Microsoft Mines Small-Business
People leaving a job are often told not to burn any bridges. That philosophy appears to be paying off for the founders of digiMine Inc., a Seattle, Washington-based company founded in March 2000 by three Microsoft (Nasdaq: MSFT – news) veterans.
The data mining and analytics company has been selected by the Microsoft bCentral small-business service to provide fully hosted data warehousing, mining and business analytics as the software giant tires to capture more of the hosted application market.
Examining Small Business
Under the terms of the agreement, digiMine Analytic Services – including data warehousing, advanced data mining and analytical software – will be used by Microsoft to discern how bCentral’s 1.6 million registered users are using the site, in an effort to maintain customer satisfaction and build revenues.
“Being in the hosted Web applications business, our sales channels as well as services usage are entirely Web-based, which gives us a unique opportunity to gain immediate insight into every phase of the customer life cycle,” said Erin Hiraoka, director of marketing for bCentral at Microsoft.
Hiraoka said the digiMine services will be used to examine every facet of customer usage, from when users are first considering bCentral through registration, usage and renewal.
Fragmented Market
The small-business market is the largest and most potentially lucrative single sector in the U.S. economy, representing 57 percent of private-sector output and 99 percent of all employers, according to the Small Business Administration. While there are no solid figures on what small businesses spend, the Census Bureau (news – web sites) estimates that payroll expenditures in 1997 alone, the last year of complete figures, was US$1.4 trillion.

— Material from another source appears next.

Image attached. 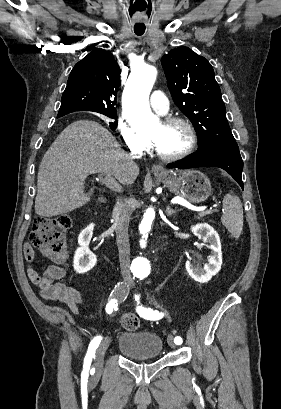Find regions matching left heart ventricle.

According to experts, it is the very vastness of small business – ranging from sole proprietorships to any business with fewer than 500 employees – that makes determining what it needs and how to deliver it problematic.
Reaching the Wary
Complicating the equation has been the fact that small businesses have been among the slowest to jump into e-commerce, largely because they do not have in-house expertise to handle it and are loather to spend precious resources on a mere possibility for more business.
Using data mining and advanced analytics, Microsoft officials said the company wants to determine not only how customers are using bCentral, but also how new services are faring and what it takes to retain existing customers and attract new ones while building revenues.